Explain in your own words Socrates’ argument that rhetoric is like medicine. Give one specific example of recent political discourse that reveals the speaker to be a rhetorical “quack.”

Respond to at least one of the following questions in 500 words or more (total for all responses). Your replies to fellow students’ responses will also count toward this total.

1. In the Plato PowerPoint, I mentioned how important the concept of resemblance was to Plato’s rhetoric. In the Phaedrus, Plato has Socrates use several forms of resemblance, such as allegory, metaphor, simile, and analogy. When explaining the difference between true and false rhetoric, he compares rhetoricians to doctors. Explain in your own words Socrates’ argument that rhetoric is like medicine. Give one specific example of recent political discourse that reveals the speaker to be a rhetorical “quack.”

2. An enchantment is a magical spell, an illusion.
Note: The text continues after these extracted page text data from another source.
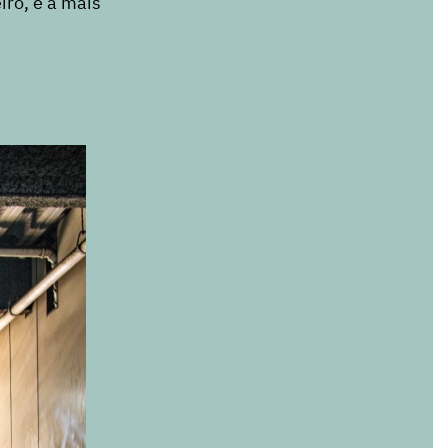
iro, e a mais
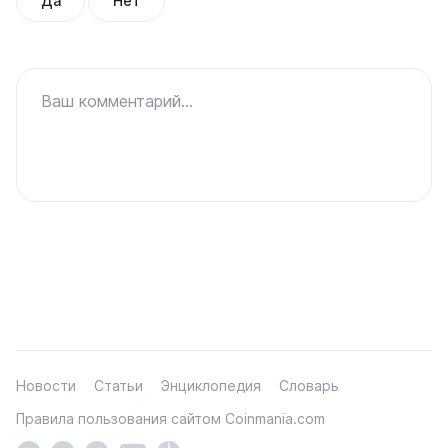
Да
Нет
Ваш комментарий...
Новости
Статьи
Энциклопедия
Словарь
Правила пользования сайтом Coinmania.com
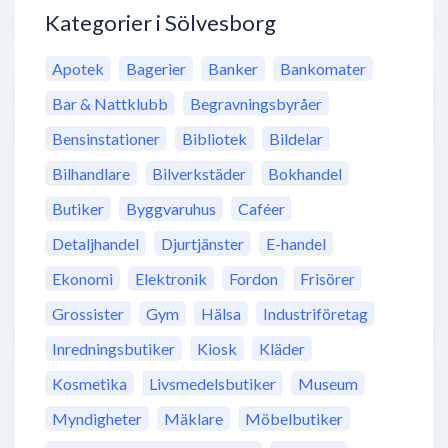
Kategorier i Sölvesborg
Apotek
Bagerier
Banker
Bankomater
Bar & Nattklubb
Begravningsbyråer
Bensinstationer
Bibliotek
Bildelar
Bilhandlare
Bilverkstäder
Bokhandel
Butiker
Byggvaruhus
Caféer
Detaljhandel
Djurtjänster
E-handel
Ekonomi
Elektronik
Fordon
Frisörer
Grossister
Gym
Hälsa
Industriföretag
Inredningsbutiker
Kiosk
Kläder
Kosmetika
Livsmedelsbutiker
Museum
Myndigheter
Mäklare
Möbelbutiker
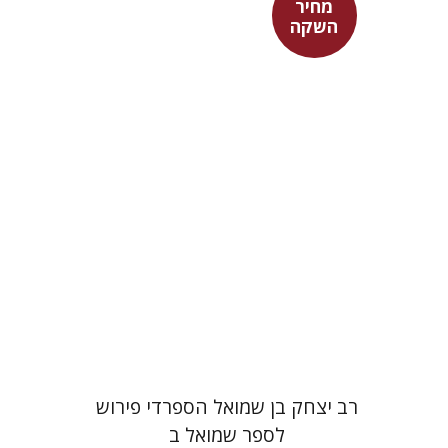
מחיר
השקה
שמעון שטובר
מחיר השקה
$35
$50
רב יצחק בן שמואל הספרדי פירוש
לספר שמואל ב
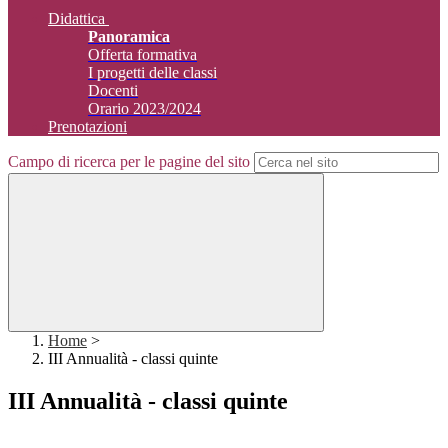
Didattica
Panoramica
Offerta formativa
I progetti delle classi
Docenti
Orario 2023/2024
Prenotazioni
Campo di ricerca per le pagine del sito
Home
>
III Annualità - classi quinte
III Annualità - classi quinte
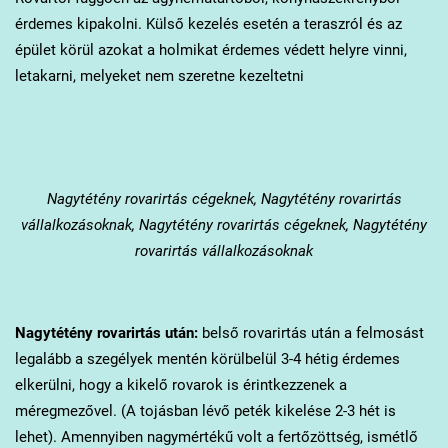
érdemes kipakolni. Külső kezelés esetén a teraszról és az
épület körül azokat a holmikat érdemes védett helyre vinni,
letakarni, melyeket nem szeretne kezeltetni
Nagytétény
rovarirtás cégeknek, Nagytétény rovarirtás
vállalkozásoknak, Nagytétény rovarirtás cégeknek, Nagytétény
rovarirtás vállalkozásoknak
Nagytétény
rovarirtás után:
belső rovarirtás után a felmosást
legalább a szegélyek mentén körülbelül 3-4 hétig érdemes
elkerülni, hogy a kikelő rovarok is érintkezzenek a
méregmezővel. (A tojásban lévő peték kikelése 2-3 hét is
lehet). Amennyiben nagymértékű volt a fertőzöttség, ismétlő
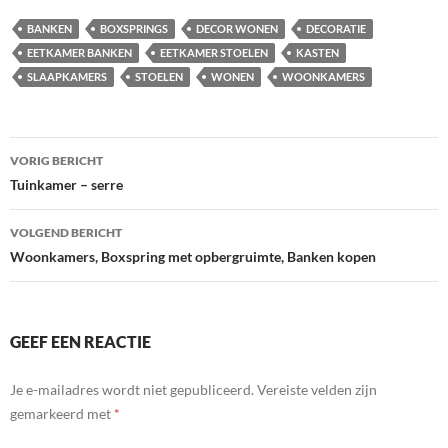
BANKEN
BOXSPRINGS
DECOR WONEN
DECORATIE
EETKAMER BANKEN
EETKAMER STOELEN
KASTEN
SLAAPKAMERS
STOELEN
WONEN
WOONKAMERS
Bericht
VORIG BERICHT
navigatie
Tuinkamer – serre
VOLGEND BERICHT
Woonkamers, Boxspring met opbergruimte, Banken kopen
GEEF EEN REACTIE
Je e-mailadres wordt niet gepubliceerd.
Vereiste velden zijn
gemarkeerd met
*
At one point, Socrates defines oratory (rhetoric) as the “art of enchanting the soul.” Magic tends to act by misdirection. It keeps your attention on one thing so that the magician can does something that you do not notice. Socrates implies that rhetoric, although illusion, can be either good or evil. Give one example of a speaker’s or writer’s use of a rhetorical “trick” that leads to audience towards the truth or the good, and one that leads the audience towards error or evil.

3. The prophecy given Socrates by the oracle of Delphi implies that the wisest people are those who know when they do not know something, and fools are those who think they know something when they really don’t. Nevertheless, Socrates’ says that a good speaker must know the truth, but knowing the truth is not sufficient to being a good speaker. Give an example from current events or your personal experience of a speaker or writer who told the truth but few accepted it, and give an explanation for why few people accepted it. Give an example of a speaker or writer who lied and many people believed the lie, and give an explanation for why so many believed the lie.